Questions: Confusion Matrix and Classification Metrics
5 questions to test your understanding
Score: 0 / 5
Question 1 Multiple Choice
A disease affects 1% of a population. A diagnostic test achieves 99% accuracy by always predicting 'healthy' for every patient. What is this test's recall for detecting the disease?
A99% — matching its overall accuracy
B1% — equal to the disease prevalence
C0% — it correctly identifies zero sick patients
D100% — it correctly identifies all healthy patients as healthy
Recall = TP / (TP + FN). A test that always predicts 'healthy' has TP = 0 (it never correctly identifies a sick patient) and FN = every sick patient. Therefore recall = 0/(0 + all_sick) = 0%. The 99% accuracy comes entirely from correctly labeling the 99% who are healthy — the test is clinically useless for its actual purpose. This is the central lesson of the confusion matrix: overall accuracy is a dangerously misleading metric when class distributions are imbalanced. Option D describes specificity (true negative rate), not recall.
Question 2 Multiple Choice
A spam filter is evaluated on 9,200 emails: 600 spam correctly caught (TP), 400 ham misclassified as spam (FP), 8,000 ham correctly passed (TN), 200 spam that slipped through (FN). What is the filter's recall?
A0.60 — computed as TP / (TP + FP)
B0.75 — computed as TP / (TP + FN)
C0.93 — computed as (TP + TN) / total
D0.95 — computed as TN / (TN + FP)
Recall = TP / (TP + FN) = 600 / (600 + 200) = 600 / 800 = 0.75. Recall answers: 'Of all actual spam, what fraction did the filter catch?' Option A is precision (TP/(TP+FP) = 600/1000 = 0.60), which answers 'Of everything flagged as spam, how much really was?' Option C is overall accuracy = 8600/9200 ≈ 0.93. Notice that precision (0.60) and recall (0.75) diverge — making the filter more aggressive would increase recall but lower precision, illustrating the inherent tradeoff.
Question 3 True / False
A classifier with 99% accuracy is necessarily better than one with 95% accuracy for a fraud detection task where primarily 1% of transactions are fraudulent.
TTrue
FFalse
Answer: False
A model that labels every transaction as 'not fraud' achieves 99% accuracy — but catches zero fraud cases (0% recall). For a fraud detection system, the relevant metrics are precision and recall for the fraud class. A model with 95% overall accuracy that catches 80% of actual fraud has far greater practical value, despite lower aggregate accuracy. This is the core lesson of the confusion matrix: class-level metrics replace overall accuracy whenever class distributions are imbalanced or error costs are asymmetric.
Question 4 True / False
Increasing a binary classifier's classification threshold (requiring higher confidence before predicting 'positive') generally increases precision while decreasing recall.
TTrue
FFalse
Answer: True
A higher threshold makes the model more conservative — it only predicts positive when very confident. Fewer borderline cases are incorrectly called positive (FP decreases), which increases precision (TP/(TP+FP)). But more true positives fall below the stricter threshold and are missed (FN increases), which decreases recall (TP/(TP+FN)). This precision-recall tradeoff is inherent to any classifier with an adjustable threshold. The confusion matrix makes it quantifiable: adjusting the threshold shifts numbers between TP, FP, TN, and FN, changing all derived metrics simultaneously.
Question 5 Short Answer
Explain why 'accuracy' is a misleading metric for a fraud detection system where 99% of transactions are legitimate, and identify two metrics that would be more informative.
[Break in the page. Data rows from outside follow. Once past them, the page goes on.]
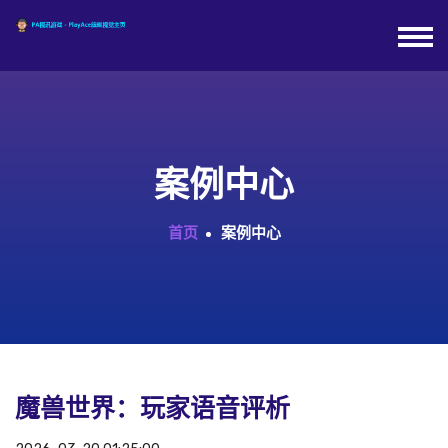
案例中心
首页
案例中心
魔兽世界：玩家语音评析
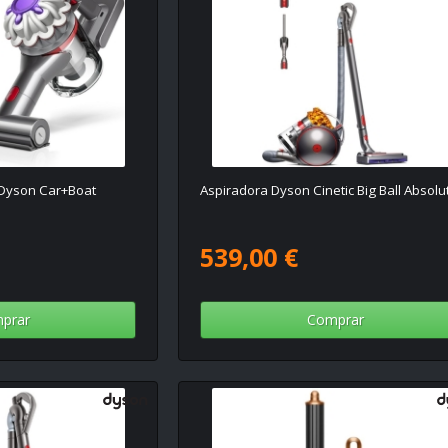
Dyson Car+Boat
Aspiradora Dyson Cinetic Big Ball Absolu
539,00 €
prar
Comprar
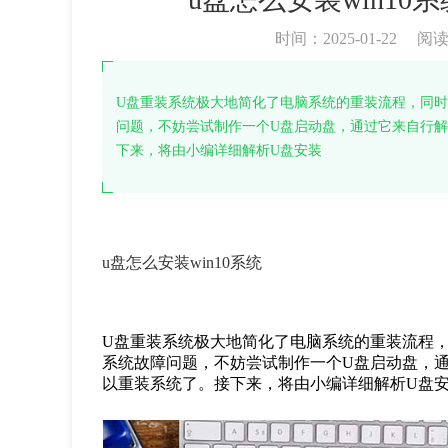
时间：2025-01-22
阅
U盘重装系统极大地简化了电脑系统的重装流程，同
问题，不妨尝试制作一个U盘启动盘，通过它来自行
下来，将由小编详细解析U盘安装
u盘怎么安装win10系统
U盘重装系统极大地简化了电脑系统的重装流程
系统故障问题，不妨尝试制作一个U盘启动盘，
以重装系统了。接下来，将由小编详细解析U盘安装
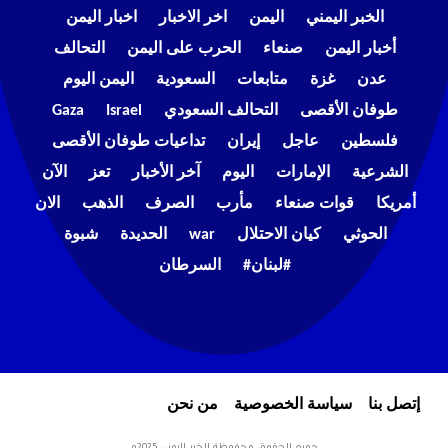
الخبر اليمني
اليمن
اخر الاخبار
اخبار اليمن
أخبار اليمن
صنعاء
الحرب على اليمن
التحالف
عدن
غزة
متابعات
السعودية
اليمن اليوم
طوفان الأقصى
التحالف السعودي
Israel
Gaza
فلسطين
عاجل
إيران
تداعيات طوفان الأقصى
الشرعية
الإمارات
اليوم
آخر الأخبار
تعز
الآن
أمريكا
قوات صنعاء
مأرب
الصرف
الذهب
الان
الحوثي
كيان الاحتلال
war
الحديدة
شبوة
#لبنان#
السرطان
إتصل بنا
سياسة الخصوصية
من نحن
Think about your answer, then reveal below.
Model answer: Accuracy measures the fraction of all predictions that are correct, but when 99% of cases are legitimate, a model that always predicts 'legitimate' achieves 99% accuracy while catching zero fraud. More informative metrics are precision (of transactions flagged as fraud, what fraction are actually fraudulent — measuring the false alarm rate) and recall (of all actual fraud cases, what fraction was detected — measuring detection capability). These class-specific metrics expose what accuracy hides: whether the model actually works for its purpose.
The confusion matrix was designed for exactly this situation: when the cost of different error types differs. Missing fraud (false negative) costs far more than a false alarm (false positive), yet accuracy weights both errors equally. In imbalanced settings, F1-score (harmonic mean of precision and recall) is also more meaningful than accuracy. The general principle: choose metrics based on which errors matter most in the application context, not on which metric is easiest to compute.